= ABOUT THIS TASK =
In the data below, which lines hold the word "vitamine"? Copy them.

*** Opening of RECORDS PROVIDED ***

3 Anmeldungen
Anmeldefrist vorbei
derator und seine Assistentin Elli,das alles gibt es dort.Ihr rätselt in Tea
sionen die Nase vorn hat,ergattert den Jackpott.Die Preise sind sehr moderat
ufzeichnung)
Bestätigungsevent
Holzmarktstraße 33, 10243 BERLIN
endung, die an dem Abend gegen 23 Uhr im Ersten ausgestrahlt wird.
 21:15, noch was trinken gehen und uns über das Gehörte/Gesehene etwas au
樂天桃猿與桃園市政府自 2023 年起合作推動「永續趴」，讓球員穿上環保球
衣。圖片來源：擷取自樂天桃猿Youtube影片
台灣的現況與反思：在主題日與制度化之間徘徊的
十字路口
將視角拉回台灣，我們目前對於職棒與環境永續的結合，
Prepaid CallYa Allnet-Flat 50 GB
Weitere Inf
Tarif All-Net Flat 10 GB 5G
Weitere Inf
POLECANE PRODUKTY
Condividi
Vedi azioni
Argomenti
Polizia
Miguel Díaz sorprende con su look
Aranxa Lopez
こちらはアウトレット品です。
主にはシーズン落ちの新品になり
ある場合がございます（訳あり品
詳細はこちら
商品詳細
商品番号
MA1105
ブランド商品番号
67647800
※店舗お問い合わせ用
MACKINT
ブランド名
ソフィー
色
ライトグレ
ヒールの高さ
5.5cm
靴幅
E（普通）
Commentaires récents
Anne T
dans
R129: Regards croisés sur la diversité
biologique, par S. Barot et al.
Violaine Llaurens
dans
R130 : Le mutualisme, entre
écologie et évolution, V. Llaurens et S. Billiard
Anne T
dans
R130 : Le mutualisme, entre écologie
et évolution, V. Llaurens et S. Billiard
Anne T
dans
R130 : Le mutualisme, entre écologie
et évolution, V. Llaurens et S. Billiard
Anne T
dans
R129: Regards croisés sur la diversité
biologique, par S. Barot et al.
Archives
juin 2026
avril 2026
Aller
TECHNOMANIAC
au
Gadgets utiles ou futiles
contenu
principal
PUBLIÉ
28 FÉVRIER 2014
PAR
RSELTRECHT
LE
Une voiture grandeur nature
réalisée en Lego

*** Close of RECORDS PROVIDED ***
*** Opening of RECORDS PROVIDED ***

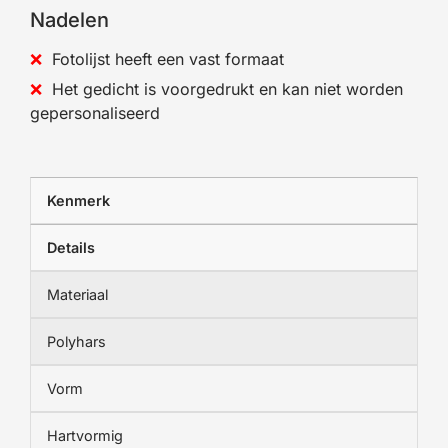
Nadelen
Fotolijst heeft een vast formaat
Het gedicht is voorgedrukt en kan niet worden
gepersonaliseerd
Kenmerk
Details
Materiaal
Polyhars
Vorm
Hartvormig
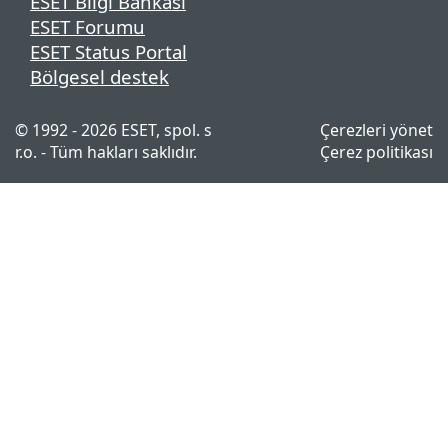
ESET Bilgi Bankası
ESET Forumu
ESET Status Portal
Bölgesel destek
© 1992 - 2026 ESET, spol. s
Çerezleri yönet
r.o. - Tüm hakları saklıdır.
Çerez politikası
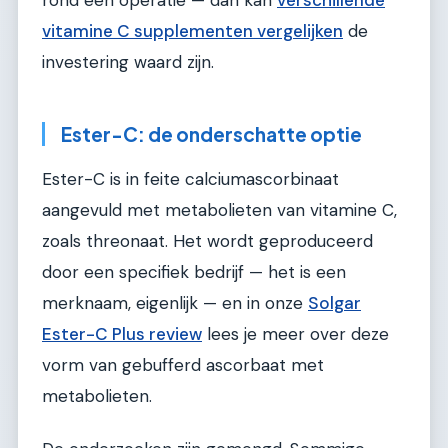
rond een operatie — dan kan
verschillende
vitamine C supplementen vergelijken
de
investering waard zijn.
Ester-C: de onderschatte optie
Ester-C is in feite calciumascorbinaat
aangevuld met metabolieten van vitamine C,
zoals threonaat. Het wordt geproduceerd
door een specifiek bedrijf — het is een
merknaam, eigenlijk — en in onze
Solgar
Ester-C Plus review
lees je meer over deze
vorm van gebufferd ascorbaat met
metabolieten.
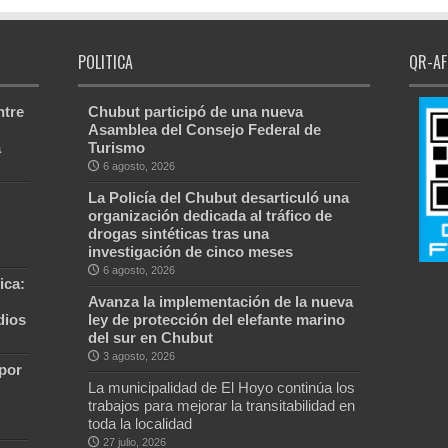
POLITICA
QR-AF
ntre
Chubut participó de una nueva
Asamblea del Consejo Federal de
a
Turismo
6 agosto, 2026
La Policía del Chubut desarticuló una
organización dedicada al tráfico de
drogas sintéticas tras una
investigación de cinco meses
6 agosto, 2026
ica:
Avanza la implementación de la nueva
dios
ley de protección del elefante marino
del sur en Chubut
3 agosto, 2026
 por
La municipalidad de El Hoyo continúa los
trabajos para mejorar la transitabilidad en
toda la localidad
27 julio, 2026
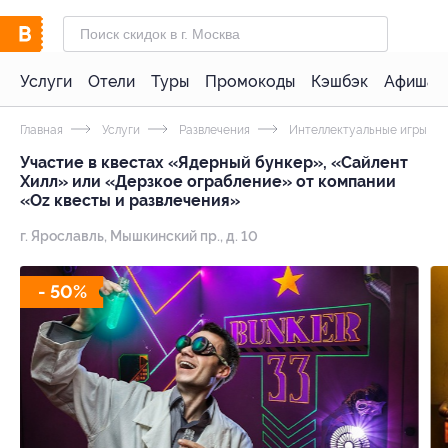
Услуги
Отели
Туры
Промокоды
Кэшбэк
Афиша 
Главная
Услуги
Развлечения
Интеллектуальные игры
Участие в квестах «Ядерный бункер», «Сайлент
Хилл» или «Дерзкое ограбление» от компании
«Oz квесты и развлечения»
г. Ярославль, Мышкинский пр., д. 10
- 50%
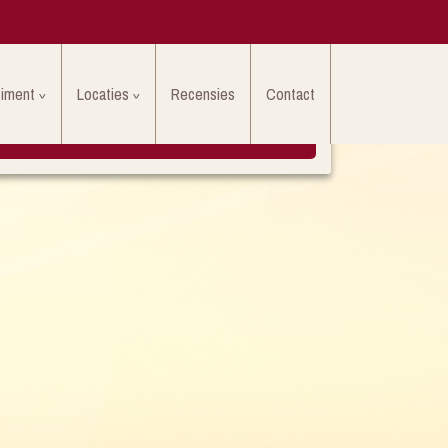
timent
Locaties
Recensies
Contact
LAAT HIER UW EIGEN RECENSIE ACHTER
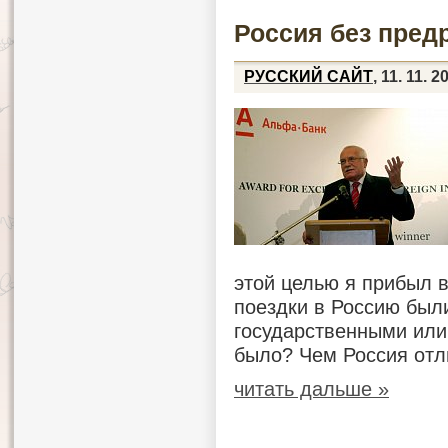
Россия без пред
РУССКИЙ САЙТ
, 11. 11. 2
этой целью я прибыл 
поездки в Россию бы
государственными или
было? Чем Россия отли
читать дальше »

*** Close of RECORDS PROVIDED ***

= FINISHED TASK =
vitamine C supplementen vergelijken
aangevuld met metabolieten van vitamine C,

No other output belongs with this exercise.